Jamie’s only response was a contented hum, and Marc wondered when their spiky friendship had become so easily and wonderfully intimate. Or had it always been like this? Jamie was as predictable as a caged tiger, but despite the bleak fury that often marred his eyes, a reluctant trust often shone through. And now he was in Marc’s bed, his fingers curled around Marc’s, not seeming to care that the stump of Marc’s ruined leg was pressed against his calf.

Bemused, Marc dragged a pillow close to Jamie’s and lay down, the tension of his mammoth stint at the hospital, his own bullshit, and his worry for Jamie finally easing.
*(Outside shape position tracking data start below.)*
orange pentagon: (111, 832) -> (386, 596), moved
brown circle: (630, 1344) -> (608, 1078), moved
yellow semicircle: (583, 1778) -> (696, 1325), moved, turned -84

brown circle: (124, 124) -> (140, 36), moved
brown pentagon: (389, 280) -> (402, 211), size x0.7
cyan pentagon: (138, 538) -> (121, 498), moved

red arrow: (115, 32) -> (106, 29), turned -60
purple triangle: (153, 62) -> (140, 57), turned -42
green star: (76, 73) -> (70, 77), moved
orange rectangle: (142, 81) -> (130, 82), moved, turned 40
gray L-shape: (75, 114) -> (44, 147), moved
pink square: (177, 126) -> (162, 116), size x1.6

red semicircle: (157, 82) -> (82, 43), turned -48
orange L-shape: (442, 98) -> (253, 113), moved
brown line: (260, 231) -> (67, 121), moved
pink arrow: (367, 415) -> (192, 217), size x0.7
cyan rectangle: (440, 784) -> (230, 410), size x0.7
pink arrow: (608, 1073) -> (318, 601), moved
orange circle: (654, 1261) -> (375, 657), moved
Sleep claimed him quickly, sucking him into the oblivion his body had craved for weeks, ever since his postsurgery fatigue had worn off and his brain had gone back to the combat-ready status he’d likely never shift.

At some point, he sensed Jamie roll onto his side and shuffle back, like he was seeking warmth. With the duvet between them, there was little Marc could do but drape his arm over him and bury his face in hair that smelled of cigarette smoke and dusty books.